Using the XML Diff and Patch Tool in Your Applications

 

Neetu Rajpal
Microsoft Corporation

August 29, 2002

Download Xmldiffpatch.exe.

Note The example companies, organizations, products, domain names, e-mail addresses, logos, people, places, data, and events depicted herein are fictitious. No association with any real company, organization, product, domain name, e-mail address, logo, person, places, data, or events is intended or should be inferred.

Summary: Explains how to use the XML Diff and Patch tool, which compares two XML files and produces an XML output of the differences, by utilizing a typical scenario that readers can apply to their own applications. (7 printed pages)

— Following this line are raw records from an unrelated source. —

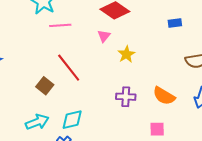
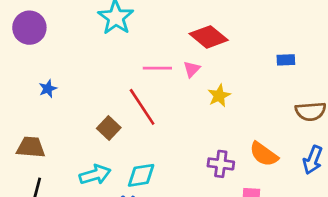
pink line: (60, 25) -> (157, 68), moved
purple cross: (126, 97) -> (221, 164), moved

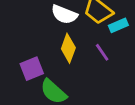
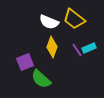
cyan rectangle: (118, 25) -> (89, 48), moved

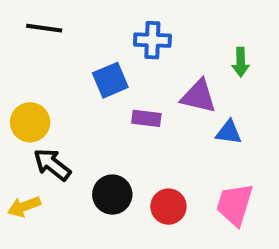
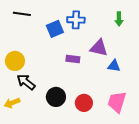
green arrow: (241, 62) -> (119, 19), moved
blue square: (110, 80) -> (55, 29), moved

XML Diff and Patch Tool Use Scenario

Fabrikam Car Repair is a standard car repair shop. Customers drop-off their cars that need repairs, and Fabrikam Car Repair evaluates the condition of the car and calls the customer back with the estimated repair costs. When deciding what to charge the customer for replacing a particular part, they take the cost of the part (A) and add a fixed surcharge (B), and then add labor (C). So, A+B+C equals the price that the customer is quoted for repairs.

The price of the parts changes based on the costs from the car manufacturer. In the past, Fabrikam employees manually calculated the cost of the repairs every time a new price list was published, but then they realized that they could write a computer program to calculate the cost. They also found the added advantage of automatically generating the monthly sales reports using this data by transforming the data using XSLT.

Fabrikam decided to store the price list in XML and write XSLT to transform the data to generate the customer's receipt, and also to generate the monthly sales reports. This increased productivity because only one data file and two XSLT files were necessary to dynamically create sales reports and repair quotes, effectively eliminating the need to manually generate these materials.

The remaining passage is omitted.